--- START ---
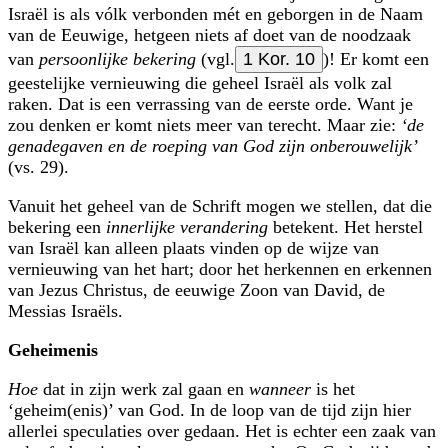
Israël is als vólk verbonden mét en geborgen in de Naam
van de Eeuwige, hetgeen niets af doet van de noodzaak
van
persoonlijke bekering
(vgl.
1 Kor. 10
)! Er komt een
geestelijke vernieuwing die geheel Israël als volk zal
raken. Dat is een verrassing van de eerste orde. Want je
zou denken er komt niets meer van terecht. Maar zie:
‘de
genadegaven en de roeping van God zijn onberouwelijk’
(vs. 29).
Vanuit het geheel van de Schrift mogen we stellen, dat die
bekering een
innerlijke verandering
betekent. Het herstel
van Israël kan alleen plaats vinden op de wijze van
vernieuwing van het hart; door het herkennen en erkennen
van Jezus Christus, de eeuwige Zoon van David, de
Messias Israëls.
Geheimenis
Hoe
dat in zijn werk zal gaan en
wanneer
is het
‘geheim(enis)’ van God. In de loop van de tijd zijn hier
allerlei speculaties over gedaan. Het is echter een zaak van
--- END ---
* [WHAT TO PRODUCE]: The lines that contain the word "bekering" are wanted; copy each of them from the records.

* [SOLUTION BELOW]:
persoonlijke bekering
bekering een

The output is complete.